Читать книгу Zagraj mi na drogę онлайн
83 страница из 114
Doktor Karel Dragoun miał wprawę w ratowaniu skóry młodszego brata. Robił to właściwie od zawsze. Czasami udawało się ocalić ją w całości, niektóre, trudniejsze sytuacje, pozostawiały blizny, szczególnie te, które spadały na Karla tak nagle, że musiał improwizować. Jak wtedy, siedem lat temu. Simon odwalił gruby numer, ale kto jak nie starszy brat miał przyjść z odsieczą? Po śmierci rodziców zostali z Simonem sami, a Karel wiecznie słyszał w głowie echo słów ojca. „Bądź mężczyzną!” – grzmiał, kiedy miał wrażenie, że Karel mięknie. Nie oczekiwał odpowiedzi, tylko działania. Wtedy, siedem lat temu, musiał wywrócić swoje życie do góry nogami i działać natychmiast. Sprawa była pilna. Karel to zrobił i musiał przyznać, że ten nagły zwrot wyszedł mu na dobre. Dziś nie wyobrażał sobie swojego życia gdzie indziej.
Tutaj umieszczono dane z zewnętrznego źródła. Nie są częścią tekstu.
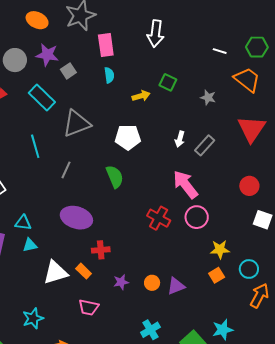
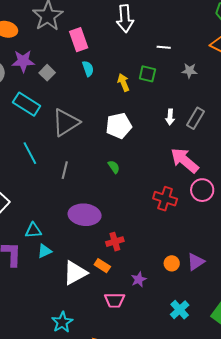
white line: (220, 51) -> (164, 47), moved
green square: (168, 82) -> (147, 74), moved
yellow arrow: (141, 96) -> (123, 83), turned -84
green semicircle: (115, 177) -> (114, 167), size x0.6
purple star: (121, 282) -> (139, 279), moved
– Zuzanko, jak sytuacja? – zagadnął pielęgniarkę na korytarzu przed wejściem na OIOM. Znał ją jeszcze z czasów, kiedy pracowała na chirurgii. Była trochę niezdarna i nie najlepiej znosiła widok krwi, miała za to absolutnie wyjątkową zdolność do wyciągania pacjentów ze stanów beznadziejnych. W obecności Zuzany odzyskiwali siły, energia tej kobiety w cudowny sposób ich reanimowała. Po jej dyżurze byli w wyraźnie lepszym stanie. Nikt nie wiedział, jak to robi, ale na oddziale mawiano, że niejeden pacjent tylko dzięki Zuzance uciekł grabarzowi spod łopaty.